The 16-year-old discovers the surrealists in books, which have presumably been banned by the military government (junta), reigning since 1967. He acquires his knowledge from forbidden books. Meanwhile, many of the older intellectuals, many of the artists, have emigrated in order to live and find their freedom in other European cities. Sabaliotis stays in Greece and decides to fight for his freedom aspect. He teams up with others of his peers – who also do not want to be silenced. Protest events are organized, the most important being the “Mysterious Communion of the Peasants” in 1971 in the Karditsa City Theater. A happening, as we would call it today, with a play written by himself, with poems, pictures and an experimental art workshop. Lectures of texts banned by the government are hosted.
But Karditsa quickly becomes too confined for the 17-year-old. He wants to make a difference, to experience! The next stop is Athens, where he founded the gallery “Diamartiria” (protest) in 1972 together with other like-minded people – young poets, authors, artists and theater people. Events and readings take place here, writings and books get published. A protest against press censorship and limits in freedom of speech; a plea for a self-determined life.
In order to earn money, he starts to work at a small advertising agency. Here he will stay for about two years to create oversized – at the time still hand-painted – cinema posters, as well as filigree fonts, which, in various forms, will keep him busy from now on until his death.
In February 1973, Pantelis Sabalioti came of age and immediately received his military conscription order. Which he will obey, otherwise he would have to face serious consequences. Like other “unwanted” political activists against the junta he is transferred directly to the Evros, the border river to Turkey in the northeast, where an escalation of the tense political situation is expected at any time. In the same year, at the beginning of November, there is a student uprising at the Technical University of Athens (the Polytechnio), which is bloodily put down. The uprising nevertheless heralded the end of the junta, which was finally over in the summer of 1974. The young artist immediately takes his chance (despite his military service lasting until 1979) and presents his first solo exhibition: “The Ordinariness of Dreams” in the Pialdi Experimental Theater in Athens. At that time, he is only 19 years old.

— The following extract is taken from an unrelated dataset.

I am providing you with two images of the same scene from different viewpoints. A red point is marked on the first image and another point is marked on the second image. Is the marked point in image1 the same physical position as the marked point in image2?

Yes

Pantelis Sabaliotis’ works made with egg tempera and oil are still determined by surrealism, thus he is mainly practicing realism, in which he implements his own themes for a while (1975–78). Paintings, that capture the rural life in his village, which are of what we would rather call “romantic”. Horses are often seen, perhaps because Thessaly was once considered the home of the best horses far and wide. Alexander the Great already knew that, so he equipped his army with them. It is not surprising that centaurs, half horse, half human being, also lived here at the start of the 1980s, the artist revived them in paintings, in his own unique way.

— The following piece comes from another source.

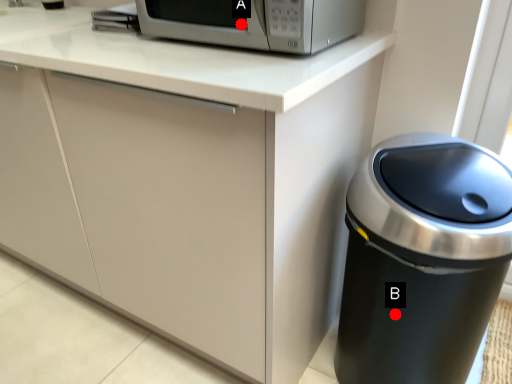 Question: Two points are circled on the image, labeled by A and B beside each circle. Which point is farther to the camera?

Choices:
 (A) A is further
 (B) B is further

Answer: (B) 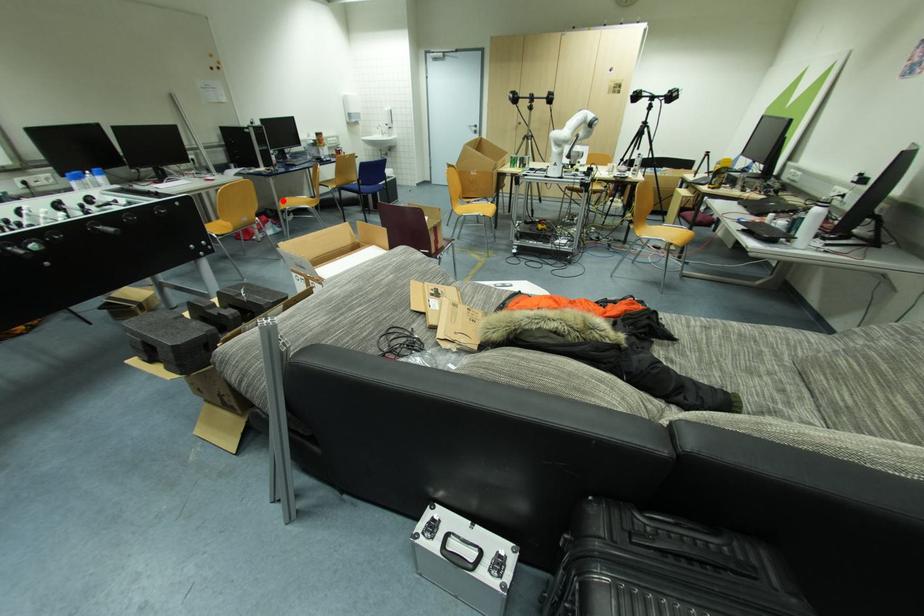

The artist is now observing more closely, more intensely. During this time, he created a lot of portraits: drawings, tempera, oil and pastel works. Sabaliotis reimagines himself again and again in the years leading up to 1979, switching between styles, from realistic to naive painting, from surrealism to geometric art. He imitates, he copies, he composes. In between, works emerge that laready clearly bear his signature. Girls, ethereal, mystical, from another world. The blue horse in a vacuum on a monochrome background. He finds topics that will determine his works for many years to come: horses, women’s bodies, the sea, wings, boats, doors that open into other dimensions.
In 1976, finally free from military service, Sabaliotis founded the first free painting school in Thessaly in Sofades, not far from Karditsa. He will have one more exhibition in Kastella (1977) and in Volos (1978). Then he turns his back on Greece to discover the world, and to finally see the original works of his great role models Picasso, Max Ernst and Gustav Klimt in Europe’s museums!